How much performance gain, if any, can one get from reordering x64 (x86-64) instructions on recent high-end Intel CPUs. Is it worth bothering with in extremely time-critical situations?
I was also wondering about the possibility of gains made by changing register usage / using additional registers (if free) in order to permit longer-distance code movement in certain odd cases?
Instruction scheduling isn't usually a big deal over short distances, because out-of-order execution usually works. It matters a lot more on in-order CPUs like some ARM cores, where scheduling loads well ahead of instructions that use the result is a big deal.
It can help some even on high-end x86, though, depending on what kind of bottleneck is limiting your execution throughput. See http://blog.stuffedcow.net/2013/05/measuring-rob-capacity/ for some interesting stuff about ROB size vs. number of physical registers being a limiting factor in out-of-order execution. Software-pipelining could help with long dependency chains that out-of-order execution has a hard time hiding.
Putting instructions on the critical path dependency chain early can help, because OOO scheduling typically tries to execute oldest-ready-first. (See How are x86 uops scheduled, exactly?).
Modern CPUs are complex beasts, and sometimes reordering things can make a difference when you wouldn't expect it to matter. Sometimes there's no way to guess exactly why it made a difference. Different ordering can affect front-end bandwidth in the decoders or even in the uop cache, since there are many rules about how decoded uops pack into up-to-6-uop lines in the uop cache (on Intel CPUs). For example, Branch alignment for loops involving micro-coded instructions on Intel SnB-family CPUs
Sometimes the explanation is very obscure. For example, in Intel's optimization manual, Example 3-25. Re-ordering Sequence to Improve Effectiveness of Zero-Latency MOV Instructions, they discuss overwriting the zero-latency-movzx result right away to free up the internal resource sooner. (I tried the examples on Haswell and Skylake, and found that mov-elimination did in fact work significantly more of the time when doing that, but that it was actually slightly slower in total cycles, instead of faster. The example was intended to show the benefit on IvyBridge, which probably bottlenecks on its 3 ALU ports, but HSW/SKL only bottleneck on resource conflicts in the dep chains and don't seem to be bothered by needing an ALU port for more of the movzx instructions.)
Probably this also applies to eliminated mov
instructions, not just movzx
, but it might not.
IDK if I would have figured that out if I'd run into in a real optimization situation (for IvyBridge) if Intel's manual hadn't used it as an example. Performance counters for uops issued vs. executed (fused domain vs. unfused-domain) show how many mov uops are eliminated, but figuring out why it's happening would be nearly impossible without an optimization manual saying something about why. Reordering nearby independent instructions just to try things out can help as a last step in tuning, but at that point it's voodoo / black magic / guesswork.

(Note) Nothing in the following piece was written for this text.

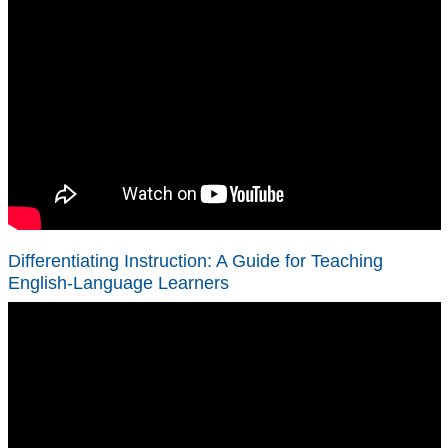
Differentiating Instruction: A Guide for Teaching
English-Language Learners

As Margaret points out, there are reasons to reorder instructions other than simple scheduling. See Agner Fog's optimization and microarchitecture guides, and other resources in the x86 tag wiki to learn more.
For example, grouping cmp/jcc
and test/jcc
together is always a good idea because of macro-fusion. Your compiler will do this for you when you compile with -march=haswell
or something, because that enables -mtune=haswell
.
It can also open uop other optimization opportunities if it lets you avoid some mov
instructions or spill/reload, but that goes beyond just scheduling instructions.